ZIMMERMAN, Minn. — The Sustainable Farming Association (SFA) and University of Minnesota Extension (UMN Extension) will host a Silvopasture, Oak Savanna, and Adaptive Grazing Field Day from 8:45 p.m. – 3 p.m. on Thurs., June 2, 2022 at the Sherburne National Wildlife Refuge in Zimmerman, Minn. SFA’s Silvopasture and Grazing specialists will be co-hosting the event with a cohort of UMN researchers and Sherburne National Wildlife Refuge staff to share the results of recent research at the refuge.
The Sherburne National Wildlife Refuge spans 30,700 acres on the Anoka Sandplain, and is largely oak savanna. The refuge is home to a wealth of wildlife diversity, including the sandhill crane, Blanding’s turtles, and wild turkeys. And, since 2013, sometimes cattle.

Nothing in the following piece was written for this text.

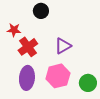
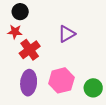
black circle: (41, 11) -> (20, 12), moved
purple triangle: (63, 46) -> (67, 34), moved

“Our interest in hosting the silvopasture research evolved from the addition of grazing being implemented on the Refuge in 2013,” says Steve Karel, a Project Leader and Refuge Manager for the US Fish and Wildlife Service. At that time, they found that grazing “played a significant role in brush and invasive species management as well as promoting healthy oak savanna and grassland habitats.” There was room for more research; the Refuge has a goal of restoring 13,000 acres of oak Savanna by 2105.
For nearly three years now, University of Minnesota researcher Austin Yantes, seasoned graziers Kent Solberg and Doug Voss, and an assortment of other partners have been studying the impact of targeted grazing on vegetation management and restoration of oak savanna at the Refuge.
“To restore the oak savannas at SNWR, the main thing we needed to accomplish was getting the overly-dominant shrubs under control,” says Yantes. “Through targeted grazing we’ve been able to successfully reduce shrub density by fifty percent in just two years of management.”
Grazier and consultant Kent Solberg concurs on the success of the research at the Refuge, and the possibilities for applying targeted grazing elsewhere. “Adaptive grazing has demonstrated its ability to manage and enhance oak savanna and prairies at the Refuge. How managers integrate cattle on the landscape is critical for meeting resource and livestock goals. The work at Sherburne has demonstrated that grazing done well can benefit both cattle and natural resources,” says Solberg.
In addition to seeing the cattle in action at the field day, there will also be an overview on oak savanna history, restoration and management, as well as discussion and demonstration of adaptive grazing management and prescribed fire. Some hands-on training will be offered.
All interested members of the public, conservationists, farmers and graziers, and members of the press are invited to attend this free event. Registration is required, no walkups. Find registration at www.sfa-mn.org/silvopasture-agroforestry. Lunch will be provided.
Address: Oak Savanna Learning Center 16797 289th Ave NW Zimmerman, MN 55398.
For More Information
Some early research findings were discussed on a recent episode of SFA’s podcast series, Dirt Rich. Researcher Austin Yantes and grazier Doug Voss shared some of their initial observations on Episode 48: “Grazing Cattle to Restore Oak Savanna in the Sherburne National Wildlife Refuge”. The episode offers an introduction and insight to the research, and is available on all major podcasting platforms.
Additional resources are available on the SFA website, and on the Silvopasture Learning Network website. SFA, UMN Extension and other project partners work to scale up the use of silvopasture for oak savanna restoration through the development of the Learning Network, which provides educational programming, facilitates peer learning and promotes volunteerism to expand natural resource conservation.
This field day is funded by the Legislative Citizen Commission on Minnesota Resources. The event is part of a joint effort between the University of Minnesota Extension, SFA, Great River Greening, and the Center for Integrated Natural Resource Agricultural Management.